Casa Nata and limitless creativity
Carolin Sangha about Casa Nata, India and creativity without limits
»I got that fearlessness and this boundlessness from my parents.«
Hello Carolin! You grew up in India. What influenced you visually as a child?
In India, colour plays a very special role. India is a very colourful country where colours have many meanings that people are aware of. Also, in their choice of colours for their clothes. That has influenced me a lot.
As a child, I dressed in many different colours and I enjoyed it. But also, in terms of the shapes of clothes and the cuts, that was also a big influence for me. My father is Indian, and my mother is German. She had a lot of things sewn there for herself in India. That was fascinating.
When did you come back to Germany?
I was ten years old and experienced a complete culture clash, of course. Germany was not originally on my parents’ go-to list. My father originally wanted to move to Africa or London. But in the end, Germany became the base for him for professional reasons. I only spoke English at that time and was very shy. I could understand everything, but my teachers probably wondered a bit at first because I rarely spoke.
What happened in your life before Casa Nata?
After my A-levels, I went to the US and got to know the world. After studying fashion and graphic design, I joined a magazine editorial team. At that time, I didn’t want to work in fashion design, so I chose journalism. I worked for the Burda Verlag in Munich at the magazine “freundin” and experienced golden times there when we were not limited by tight budgets. That was supermodels era with photo shoots in New York and other extravagances.
After that I went into advertising and was part of a small but very successful agency in Munich that specialised in fashion. At the same time, we produced a fashion and lifestyle programme for ZDF (Ed. Note: German TV-Station) and flew around the world for it, from Italy to Marrakech to Florida. That was a lot of fun and quite fascinating.
Another exciting part of my career was and still is Schönbuch. It is a long-established furniture and interior brand my husband took over some years ago. For me it was a great pleasure to discover new grounds back then by relaunching this brand.
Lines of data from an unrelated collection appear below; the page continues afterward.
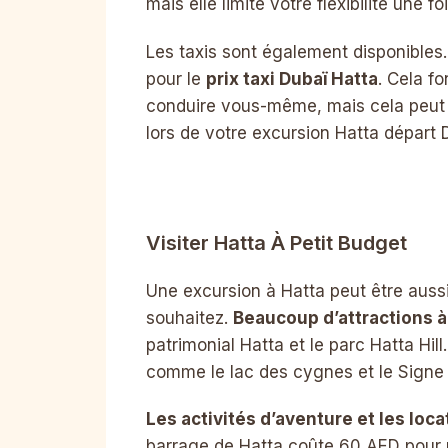
mais elle limite votre flexibilité une f
Les taxis sont également disponibles
pour le
prix taxi Dubaï Hatta
. Cela f
conduire vous-même, mais cela peut r
lors de votre excursion Hatta départ 
Visiter Hatta À Petit Budget
Une excursion à Hatta peut être aus
souhaitez.
Beaucoup d’attractions à
patrimonial Hatta et le parc Hatta Hill
comme le lac des cygnes et le Signe 
Les activités d’aventure et les loca
barrage de Hatta coûte 60 AED pour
And it hasn’t stopped being exciting, because even today I’m still the creative director of this fabulous brand.
And what triggered you to make your own fashion brand?
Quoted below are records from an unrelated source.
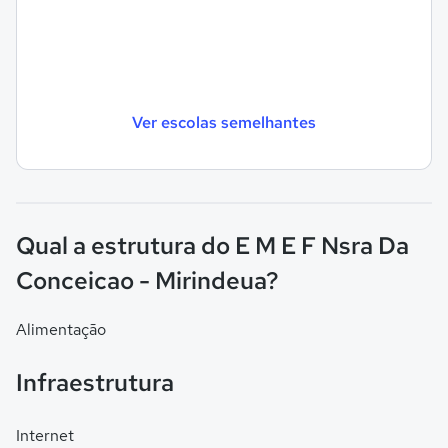
Ver escolas semelhantes
Qual a estrutura do E M E F Nsra Da
Conceicao - Mirindeua?
Alimentação
Infraestrutura
Internet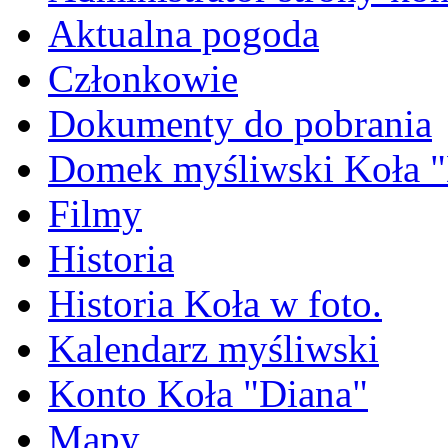
Aktualna pogoda
Członkowie
Dokumenty do pobrania
Domek myśliwski Koła "
Filmy
Historia
Historia Koła w foto.
Kalendarz myśliwski
Konto Koła "Diana"
Mapy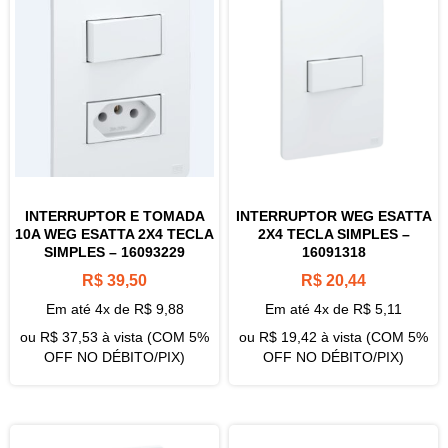
INTERRUPTOR E TOMADA
INTERRUPTOR WEG ESATTA
10A WEG ESATTA 2X4 TECLA
2X4 TECLA SIMPLES –
SIMPLES – 16093229
16091318
R$
39,50
R$
20,44
Em até 4x de
R$
9,88
Em até 4x de
R$
5,11
ou
R$
37,53
à vista (COM 5%
ou
R$
19,42
à vista (COM 5%
OFF NO DÉBITO/PIX)
OFF NO DÉBITO/PIX)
Due to my very intensive involvement at Schönbuch, I started to miss fashion very much while time passed. I wanted to try myself out there as well, but at first without any commercial pressure. I did what I liked and what I missed in the scene, and so my own style slowly emerged.
Speaking of style. Please describe your design aspirations.
For me, it’s about making fashion for women who don’t let themselves be limited. Neither in their thinking nor in their look. Women who, regardless of their age and figure, appreciate timeless fashion that gives them freedom. Freedom to develop themselves, to find themselves and to express themselves. That’s what it’s all about.
Is design now an intuitive auto-pilot process in a positive sense or do you always want to reinvent yourself consciously and start all over again?
It’s quite intuitive and automatic in the best sense of the word. My design process is very quick. I always start with one piece, which is what it’s all about at that very moment. This can lead to other pieces, but I don’t think and work in voluminous collections. It’s the simple but extremely well-made pieces made of good materials that are hard to find. That’s what drives me.
Your path is based on a very confident approach. You do what you feel like doing, completely independent of industry boundaries and the usual constraints. Did you develop this approach to a large extent yourself or was it a gift that your parents gave you along the way?
I got that fearlessness and this boundlessness from my parents. Both of them lived a fearless life and dared to experience many things. My father always told me: Always go to the top first, orientate yourself on the best and then you will see where you will find your very own place within that scope.
What are your future plans for Casa Nata?
At Casa Nata, I deliberately don’t have a long-term plan or an annual plan. I enjoy letting everything happen step by step. I invest a lot of my time in the label, but I also have other projects that allow me to be financially independent. Of course, the goal is to sell more and more and to be successful. But for me, success is also defined in smaller contexts and is not exclusively a monetary asset.
Let’s go back to India to conclude our interview. Is there a favourite place for you there that you would like to tell us about?
I am an enthusiastic Mumbai fan. I am drawn there at least once a year unless there is a pandemic. That city is my source of inspiration. It used to be New York because I like subcultures and because you find an incredibly wide spectrum of creativity there. That’s what Mumbai offers me today because it’s the New York of Asia.
It has a great art and culture scene and also a very interesting fashion scene where a lot is happening. The architecture is fascinating, people are very open. I can only recommend it to anyone who is still curious and open-minded.